EXERCISE INSTRUCTIONS - Search term "khách": please copy every line of the records below that contains it.

MATERIAL FOR THIS EXERCISE START

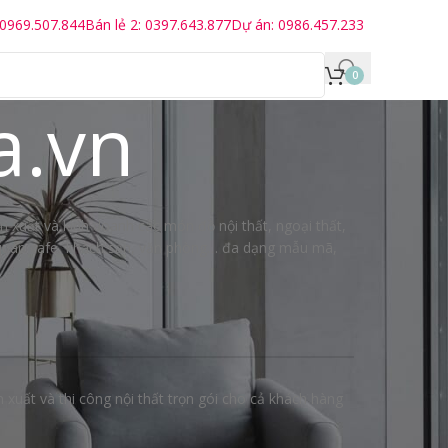
 0969.507.844
Bán lẻ 2: 0397.643.877
Dự án: 0986.457.233
0
a.vn
 xuất và kinh doanh các món đồ nội thất, ngoại thất,
n, quán cafe, khách sạn, văn phòng… đa dạng mẫu mã,
n xuất và thi công nội thất trọn gói cho cả khách hàng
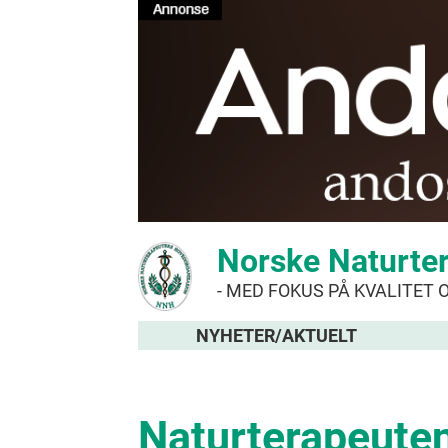
Norske Naturte
- MED FOKUS PÅ KVALITET 
NYHETER/AKTUELT
Naturterapeuten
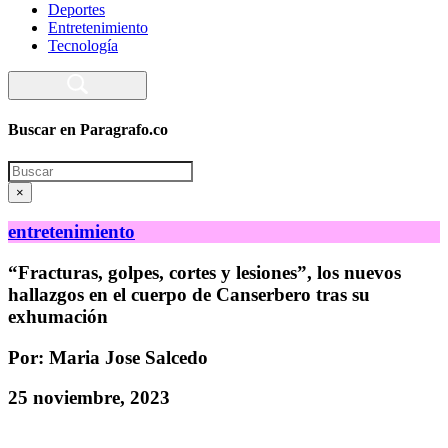
Deportes
Entretenimiento
Tecnología
Buscar en Paragrafo.co
Search
×
entretenimiento
“Fracturas, golpes, cortes y lesiones”, los nuevos
hallazgos en el cuerpo de Canserbero tras su
exhumación
Por: Maria Jose Salcedo
25 noviembre, 2023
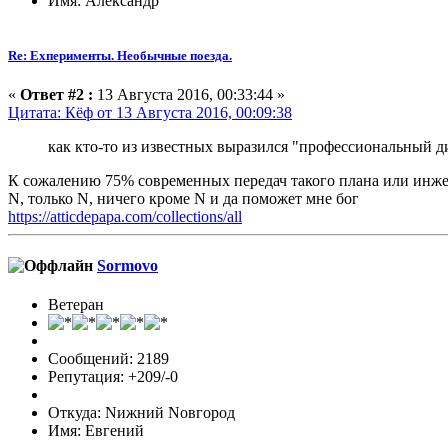
Имя: Александр
Re: Exперименты. Необычные поезда.
«
Ответ #2 :
13 Августа 2016, 00:33:44 »
Цитата: Кёф от 13 Августа 2016, 00:09:38
как кто-то из известных выразился "профессиональный д
К сожалению 75% современных передач такого плана или инжен
N, только N, ничего кроме N и да поможет мне бог
https://atticdepapa.com/collections/all
Sormovo
Ветеран
Сообщений: 2189
Репутация: +209/-0
Откуда: Nижний Nовгород
Имя: Евгений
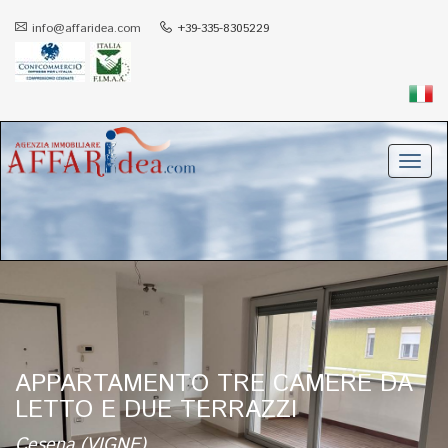
info@affaridea.com
+39-335-8305229
Toggl
navig
APPARTAMENTO TRE CAMERE DA
LETTO E DUE TERRAZZI
Cesena (VIGNE)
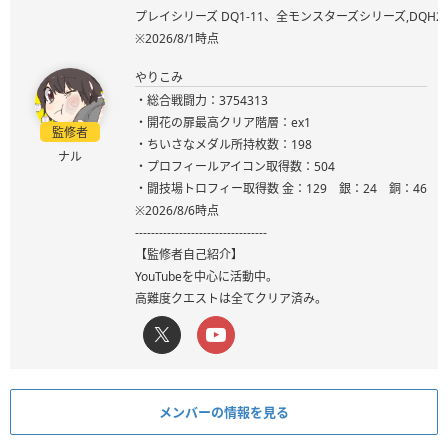
プレイシリーズ DQ1-11、全モンスターズシリーズ,DQ
※2026/8/1時点
やりこみ
・総合戦闘力：3754313
・開花の扉最高クリア階層：ex1
監修者
・ちいさなメダル所持枚数：198
ナル
・プロフィールアイコン取得数：504
・闘技場トロフィー取得数 金：129 銀：24 銅：46
※2026/8/6時点
---------------------------------
【監修者自己紹介】
YouTubeを中心に活動中。
高難度クエストは全てクリア済み。
メンバーの情報を見る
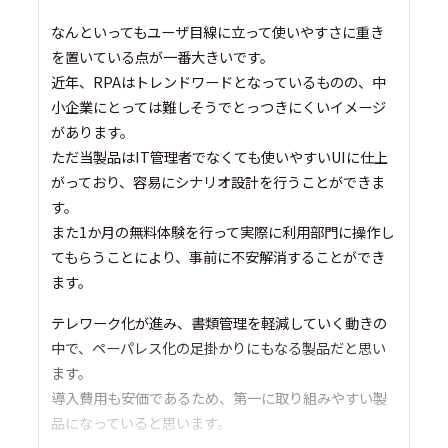
なんといってもユーザ目線に立って使いやすさに重き
を置いている点が一番大きいです。
近年、RPAはトレンドワードとなっているものの、中
小企業にとっては難しそうでとっつきにくいイメージ
があります。
ただ当製品はIT管理者でなくても使いやすいUIに仕上
がっており、容易にシナリオ設計を行うことができま
す。
また1か月の無料体験を行って実際に利用部門に操作し
てもらうことにより、事前に不安解消することができ
ます。
テレワーク化が進み、書類管理を軽減していく動きの
中で、ペーパレス化の足掛かりにもなる製品だと思い
ます。
導入費用も安価であるため、第一に取り組みやすい製
品になっていると思います。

MATERIAL FOR THIS EXERCISE END

EXERCISE RESPONSE -
n, quán cafe, khách sạn, văn phòng… đa dạng mẫu mã,
n xuất và thi công nội thất trọn gói cho cả khách hàng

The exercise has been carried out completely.